DATA FOR ANALYSIS:
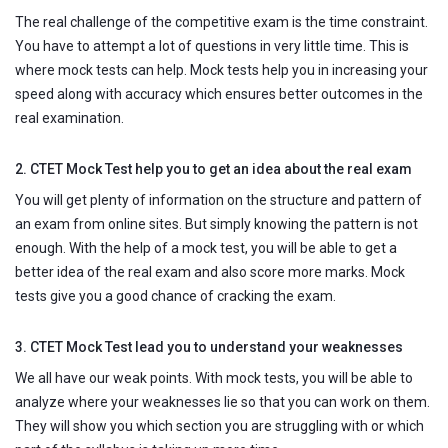
The real challenge of the competitive exam is the time constraint.
You have to attempt a lot of questions in very little time. This is
where mock tests can help. Mock tests help you in increasing your
speed along with accuracy which ensures better outcomes in the
real examination.
2. CTET Mock Test help you to get an idea about the real exam
You will get plenty of information on the structure and pattern of
an exam from online sites. But simply knowing the pattern is not
enough. With the help of a mock test, you will be able to get a
better idea of the real exam and also score more marks. Mock
tests give you a good chance of cracking the exam.
3. CTET Mock Test lead you to understand your weaknesses
We all have our weak points. With mock tests, you will be able to
analyze where your weaknesses lie so that you can work on them.
They will show you which section you are struggling with or which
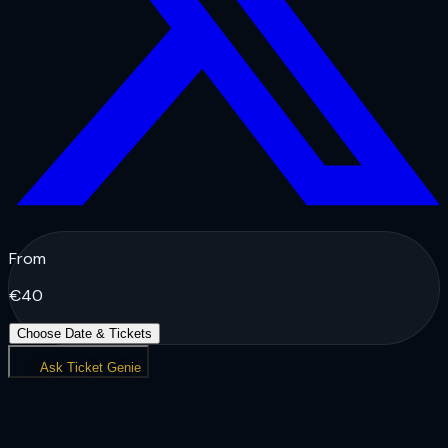
From
€
40
Choose Date & Tickets
Ask Ticket Genie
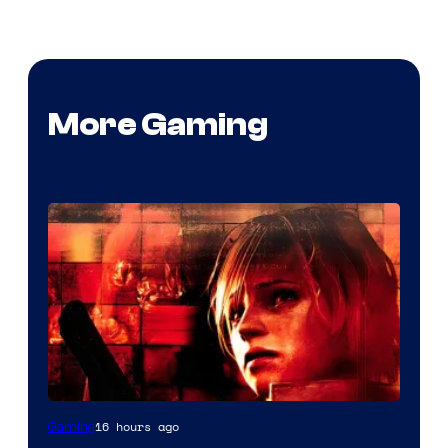
More Gaming
16 hours ago
Gaming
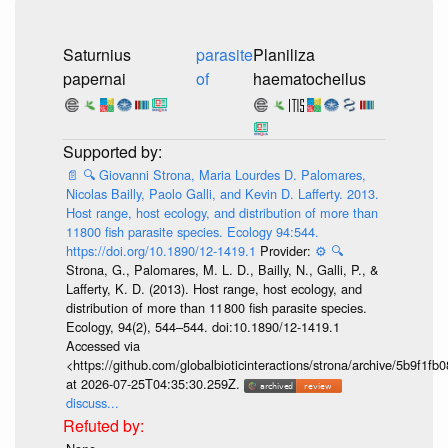
Saturnius
parasite
Planiliza
papernai
of
haematocheilus
📄
🔍
Giovanni Strona, Maria Lourdes D. Palomares,
Nicolas Bailly, Paolo Galli, and Kevin D. Lafferty. 2013.
Host range, host ecology, and distribution of more than
11800 fish parasite species. Ecology 94:544.
https://doi.org/10.1890/12-1419.1
Provider:
⚙️
🔍
Strona, G., Palomares, M. L. D., Bailly, N., Galli, P., &
Lafferty, K. D. (2013). Host range, host ecology, and
distribution of more than 11 800 fish parasite species.
Ecology, 94(2), 544–544. doi:10.1890/12-1419.1
Accessed via
<https://github.com/globalbioticinteractions/strona/archive/5b9f
at 2026-07-25T04:35:30.259Z.
discuss...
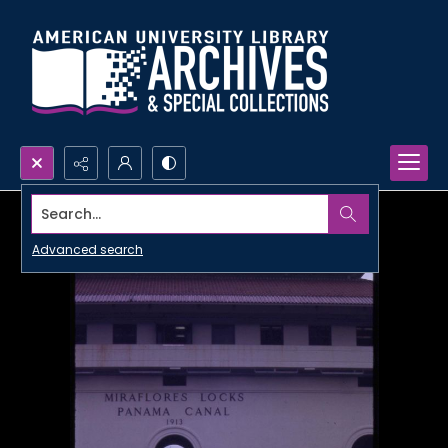
Search...
Advanced search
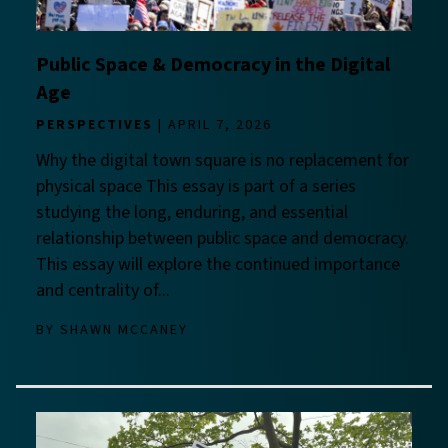
Public Space & Democracy in the Digital
Age
PERSPECTIVES
APRIL 7, 2026
Why the digital town square is no replacement for
physical space This essay is part of a series
studying the long, enduring, and essential
relationship between public space and democracy.
This essay will explore the continued importance
and centrality of...
BY
SHAWN MCCANEY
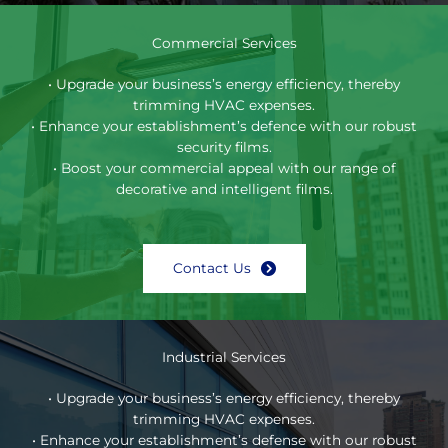
Commercial Services
• Upgrade your business’s energy efficiency, thereby
trimming HVAC expenses.
• Enhance your establishment’s defence with our robust
security films.
• Boost your commercial appeal with our range of
decorative and intelligent films.
Contact Us
Industrial Services
• Upgrade your business’s energy efficiency, thereby
trimming HVAC expenses.
• Enhance your establishment’s defense with our robust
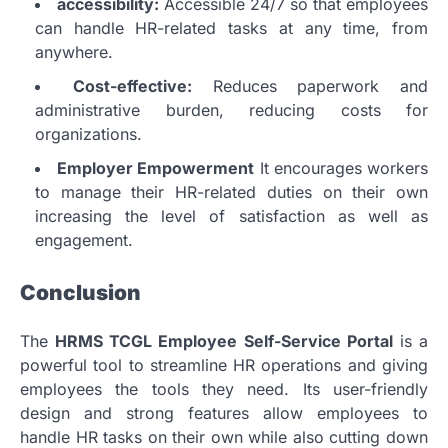
accessibility:
Accessible 24/7 so that employees
can handle HR-related tasks at any time, from
anywhere.
Cost-effective:
Reduces paperwork and
administrative burden, reducing costs for
organizations.
Employer Empowerment
It encourages workers
to manage their HR-related duties on their own
increasing the level of satisfaction as well as
engagement.
Conclusion
The
HRMS TCGL Employee Self-Service Portal
is a
powerful tool to streamline HR operations and giving
employees the tools they need.
Its user-friendly
design and strong features allow employees to
handle HR tasks on their own while also cutting down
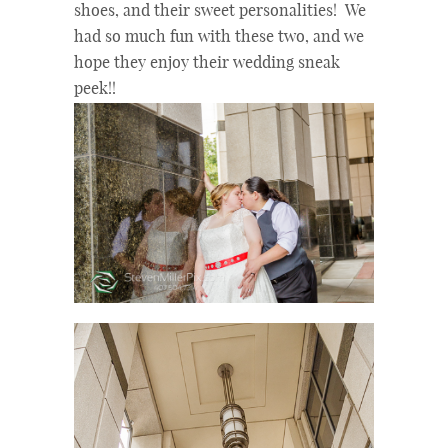
shoes, and their sweet personalities! We
had so much fun with these two, and we
hope they enjoy their wedding sneak
peek!!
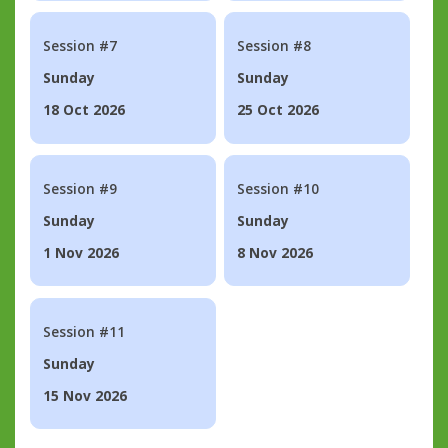
Session #7
Session #8
Sunday
Sunday
18 Oct 2026
25 Oct 2026
Session #9
Session #10
Sunday
Sunday
1 Nov 2026
8 Nov 2026
Session #11
Sunday
15 Nov 2026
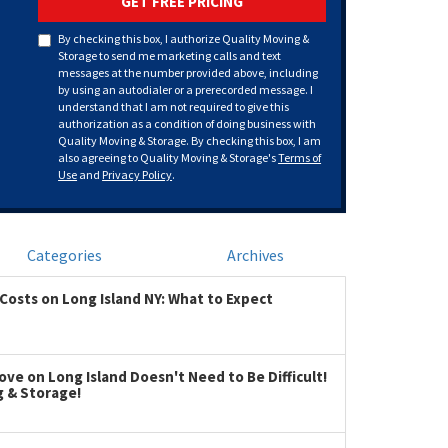
GET FREE PRICING
By checking this box, I authorize Quality Moving &
Storage to send me marketing calls and text
messages at the number provided above, including
by using an autodialer or a prerecorded message. I
understand that I am not required to give this
authorization as a condition of doing business with
Quality Moving & Storage. By checking this box, I am
also agreeing to Quality Moving & Storage's
Terms of
Use
and
Privacy Policy
.
Categories
Archives
Costs on Long Island NY: What to Expect
ve on Long Island Doesn't Need to Be Difficult!
g & Storage!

TASK REQUIREMENTS:
Transcribe all the material exactly; skip every image.

RESULT:
The real challenge of the competitive exam is the time constraint.
You have to attempt a lot of questions in very little time. This is
where mock tests can help. Mock tests help you in increasing your
speed along with accuracy which ensures better outcomes in the
real examination.
2. CTET Mock Test help you to get an idea about the real exam
You will get plenty of information on the structure and pattern of
an exam from online sites. But simply knowing the pattern is not
enough. With the help of a mock test, you will be able to get a
better idea of the real exam and also score more marks. Mock
tests give you a good chance of cracking the exam.
3. CTET Mock Test lead you to understand your weaknesses
We all have our weak points. With mock tests, you will be able to
analyze where your weaknesses lie so that you can work on them.
They will show you which section you are struggling with or which
From
€
40
Choose Date & Tickets
Ask Ticket Genie
More Gaming
16 hours ago
Gaming
Saturnius
parasite
Planiliza
papernai
of
haematocheilus
📄
🔍
Giovanni Strona, Maria Lourdes D. Palomares,
Nicolas Bailly, Paolo Galli, and Kevin D. Lafferty. 2013.
Host range, host ecology, and distribution of more than
11800 fish parasite species. Ecology 94:544.
https://doi.org/10.1890/12-1419.1
Provider:
⚙️
🔍
Strona, G., Palomares, M. L. D., Bailly, N., Galli, P., &
Lafferty, K. D. (2013). Host range, host ecology, and
distribution of more than 11 800 fish parasite species.
Ecology, 94(2), 544–544. doi:10.1890/12-1419.1
Accessed via
<https://github.com/globalbioticinteractions/strona/archive/5b9f
at 2026-07-25T04:35:30.259Z.
discuss...
Search...
Advanced search
Public Space & Democracy in the Digital
Age
PERSPECTIVES
APRIL 7, 2026
Why the digital town square is no replacement for
physical space This essay is part of a series
studying the long, enduring, and essential
relationship between public space and democracy.
This essay will explore the continued importance
and centrality of...
BY
SHAWN MCCANEY
Commercial Services
• Upgrade your business’s energy efficiency, thereby
trimming HVAC expenses.
• Enhance your establishment’s defence with our robust
security films.
• Boost your commercial appeal with our range of
decorative and intelligent films.
Contact Us
Industrial Services
• Upgrade your business’s energy efficiency, thereby
trimming HVAC expenses.
• Enhance your establishment’s defense with our robust
accessibility:
Accessible 24/7 so that employees
can handle HR-related tasks at any time, from
anywhere.
Cost-effective:
Reduces paperwork and
administrative burden, reducing costs for
organizations.
Employer Empowerment
It encourages workers
to manage their HR-related duties on their own
increasing the level of satisfaction as well as
engagement.
Conclusion
The
HRMS TCGL Employee Self-Service Portal
is a
powerful tool to streamline HR operations and giving
employees the tools they need.
Its user-friendly
design and strong features allow employees to
handle HR tasks on their own while also cutting down
shoes, and their sweet personalities! We
had so much fun with these two, and we
hope they enjoy their wedding sneak
peek!!
Session #7
Session #8
Sunday
Sunday
18 Oct 2026
25 Oct 2026
Session #9
Session #10
Sunday
Sunday
1 Nov 2026
8 Nov 2026
Session #11
Sunday
15 Nov 2026
GET FREE PRICING
By checking this box, I authorize Quality Moving &
Storage to send me marketing calls and text
messages at the number provided above, including
by using an autodialer or a prerecorded message. I
understand that I am not required to give this
authorization as a condition of doing business with
Quality Moving & Storage. By checking this box, I am
also agreeing to Quality Moving & Storage's
Terms of
Use
and
Privacy Policy
.
Categories
Archives
Costs on Long Island NY: What to Expect
ve on Long Island Doesn't Need to Be Difficult!
g & Storage!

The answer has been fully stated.